Five key enablers for achieving your goals

How can I achieve my goals effectively? Discover five key enablers to help you set, pursue, and accomplish your goals with confidence and clarity.

This an excerpt from a summary of Benjamin Hardy's book 'Willpower Doesn't Work.' You can access the full book summary via the link icon.

After setting a goal, you need enabling conditions for pressure.

Compete above your skill level—in public

When we compete, most of us like to do so with those of a similar or slightly lower skill level. This is a direct consequence of our ego, a desire to feel good about ourselves. However, it inhibits the depth of our progress. We can adapt quickly to a more challenging environment if we allow for the proportionate emotional response. We can grow faster if we are willing to take the hit. More so, when we compete in public, we can exacerbate the effect.

Context-based learning

Research has shown that we learn best by doing. This is how this type of (context-based) learning works:

  1. Learn a concept at a surface level.
  2. Practice and apply it in real-world scenarios to deepen understanding.
  3. Receive immediate coaching and feedback to refine your skills.
  4. Repeat the process with increasing intensity and shorter timelines to achieve automaticity.
  5. Enhance your progress through coaching and feedback.

Do not ‘consume knowledge,’ it doesn’t work. Rather, seek to find creative ways that require you to apply the thing you are learning.

Invest in (a mentor for) yourself

Due to compound interest, every dollar invested in yourself will yield a hundred-or-more return. A great way to invest in yourself is contracting a mentor that can enhance the learning process of achieving your goals. Only through a mentor will you turn something that is ‘good’ into something that is excellent.

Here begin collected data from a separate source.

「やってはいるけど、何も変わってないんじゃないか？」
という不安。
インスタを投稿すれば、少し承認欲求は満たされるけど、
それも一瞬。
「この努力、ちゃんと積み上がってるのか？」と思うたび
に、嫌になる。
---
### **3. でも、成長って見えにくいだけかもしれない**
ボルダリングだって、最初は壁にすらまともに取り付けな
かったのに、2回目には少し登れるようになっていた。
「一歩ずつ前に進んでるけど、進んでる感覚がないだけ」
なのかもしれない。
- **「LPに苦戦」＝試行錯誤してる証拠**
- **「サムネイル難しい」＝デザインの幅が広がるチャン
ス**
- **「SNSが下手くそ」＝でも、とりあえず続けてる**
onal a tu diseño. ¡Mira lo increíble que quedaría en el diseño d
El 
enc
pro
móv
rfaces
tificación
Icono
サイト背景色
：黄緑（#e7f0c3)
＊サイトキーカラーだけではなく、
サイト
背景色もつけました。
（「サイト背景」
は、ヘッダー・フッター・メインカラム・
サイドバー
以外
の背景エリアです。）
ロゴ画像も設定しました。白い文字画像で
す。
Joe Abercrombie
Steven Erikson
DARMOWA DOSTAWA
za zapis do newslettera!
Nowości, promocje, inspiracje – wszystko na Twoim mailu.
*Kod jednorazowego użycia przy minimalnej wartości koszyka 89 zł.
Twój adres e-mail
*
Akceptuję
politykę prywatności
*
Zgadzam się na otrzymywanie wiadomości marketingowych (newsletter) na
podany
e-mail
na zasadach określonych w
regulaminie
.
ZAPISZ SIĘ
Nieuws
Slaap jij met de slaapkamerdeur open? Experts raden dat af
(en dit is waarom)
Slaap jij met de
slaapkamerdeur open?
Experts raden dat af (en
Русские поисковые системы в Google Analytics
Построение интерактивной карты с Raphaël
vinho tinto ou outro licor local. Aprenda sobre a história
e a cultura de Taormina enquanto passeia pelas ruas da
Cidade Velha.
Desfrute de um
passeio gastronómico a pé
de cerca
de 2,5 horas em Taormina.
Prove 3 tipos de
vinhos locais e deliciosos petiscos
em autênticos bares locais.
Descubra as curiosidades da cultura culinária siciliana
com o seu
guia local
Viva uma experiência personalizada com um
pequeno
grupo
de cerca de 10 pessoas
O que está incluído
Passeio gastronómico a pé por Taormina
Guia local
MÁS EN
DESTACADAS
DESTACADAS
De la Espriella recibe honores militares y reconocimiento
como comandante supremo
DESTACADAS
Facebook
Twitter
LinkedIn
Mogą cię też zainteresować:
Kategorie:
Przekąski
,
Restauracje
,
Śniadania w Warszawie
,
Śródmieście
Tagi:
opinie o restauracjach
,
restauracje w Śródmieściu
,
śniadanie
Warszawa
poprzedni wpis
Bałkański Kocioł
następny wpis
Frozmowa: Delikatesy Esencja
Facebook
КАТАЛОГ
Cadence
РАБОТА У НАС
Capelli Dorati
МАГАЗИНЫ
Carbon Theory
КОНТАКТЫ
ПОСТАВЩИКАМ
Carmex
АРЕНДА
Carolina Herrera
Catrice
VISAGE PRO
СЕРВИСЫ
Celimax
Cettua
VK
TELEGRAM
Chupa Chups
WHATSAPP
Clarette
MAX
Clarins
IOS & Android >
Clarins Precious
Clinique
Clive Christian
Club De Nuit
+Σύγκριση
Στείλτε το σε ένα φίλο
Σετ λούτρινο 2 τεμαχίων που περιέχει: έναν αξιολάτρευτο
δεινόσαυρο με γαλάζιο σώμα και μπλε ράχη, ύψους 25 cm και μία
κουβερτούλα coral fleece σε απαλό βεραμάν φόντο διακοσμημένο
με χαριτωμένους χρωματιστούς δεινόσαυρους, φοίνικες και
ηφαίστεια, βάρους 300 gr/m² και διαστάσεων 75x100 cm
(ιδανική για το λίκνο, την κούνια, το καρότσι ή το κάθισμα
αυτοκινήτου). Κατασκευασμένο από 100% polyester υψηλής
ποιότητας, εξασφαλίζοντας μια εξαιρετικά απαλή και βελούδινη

A mentor may make you dissatisfied with your work. But dissatisfaction is the product of heightening expectations and personal standards. Dissatisfaction with your own work can become a powerful driving force.

Track your progress

When you measure your performance, your performance improves. When you report on your performance, you can be held accountable for it. This is true for self-accountability. However, holding yourself accountable to others is much, much more powerful.

Embrace the unknown

The emotional need for clarity and fear of the unknown leads people to abandon their dreams. Instead, they pursue more straightforward ambitions in less demanding environments.

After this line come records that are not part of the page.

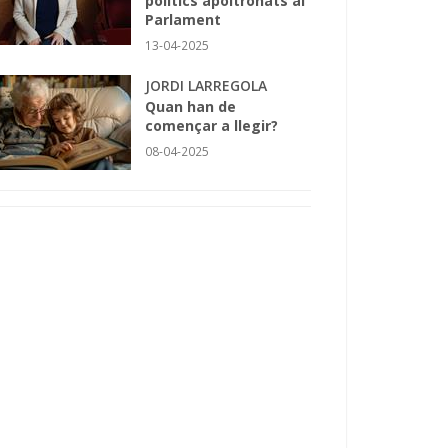
polítics apoltronats al
Parlament
13-04-2025
JORDI LARREGOLA
Quan han de
començar a llegir?
08-04-2025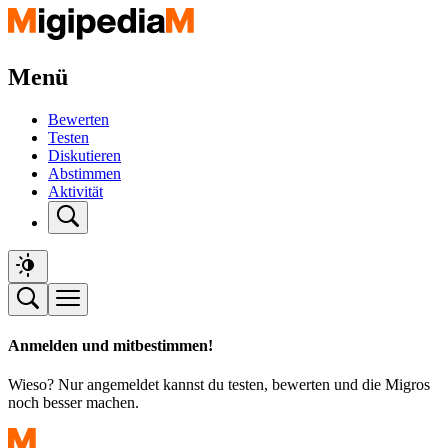
Menü
Bewerten
Testen
Diskutieren
Abstimmen
Aktivität
Anmelden und mitbestimmen!
Wieso? Nur angemeldet kannst du testen, bewerten und die Migros
noch besser machen.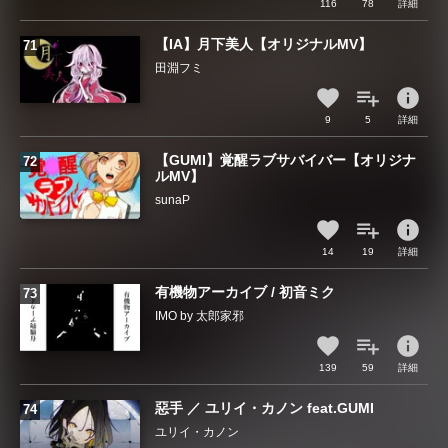
116
78
詳細
【IA】月下美人【オリジナルMV】
田淵フミ
info
9
5
詳細
【GUMI】覚醒ラブサバイバー【オリジナ
ルMV】
sunaP
info
14
19
詳細
有機物アーカイブ / 初音ミク
IMO by 太郎家邪
info
139
59
詳細
惡手 ／ ユリイ・カノン feat.GUMI
ユリイ・カノン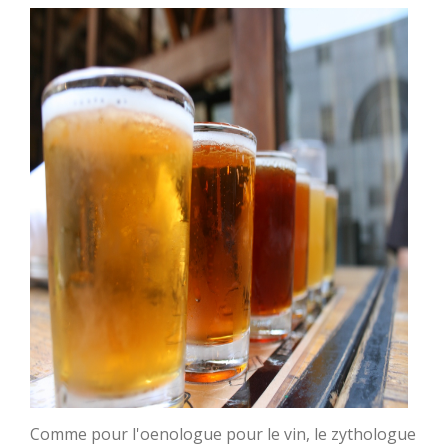
Comme pour l'oenologue pour le vin, le zythologue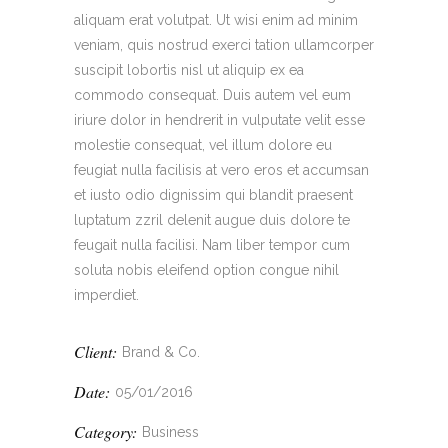
aliquam erat volutpat. Ut wisi enim ad minim
veniam, quis nostrud exerci tation ullamcorper
suscipit lobortis nisl ut aliquip ex ea
commodo consequat. Duis autem vel eum
iriure dolor in hendrerit in vulputate velit esse
molestie consequat, vel illum dolore eu
feugiat nulla facilisis at vero eros et accumsan
et iusto odio dignissim qui blandit praesent
luptatum zzril delenit augue duis dolore te
feugait nulla facilisi. Nam liber tempor cum
soluta nobis eleifend option congue nihil
imperdiet.
Client:
Brand & Co.
Date:
05/01/2016
Category:
Business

Goal clarity is essential to high motivation. This clarity is abundant in simple (1–3 step) goals. For ambitious dreams, involving many, many steps, this goal clarity is lacking—there are too many steps. In these cases, it’s clarity about the next 1–2 steps that you should find. Acquiring this clarity is the key to achieving your dreams.

We are kept from our goal not by obstacles but by [the presence of] a clear path to a lesser goal.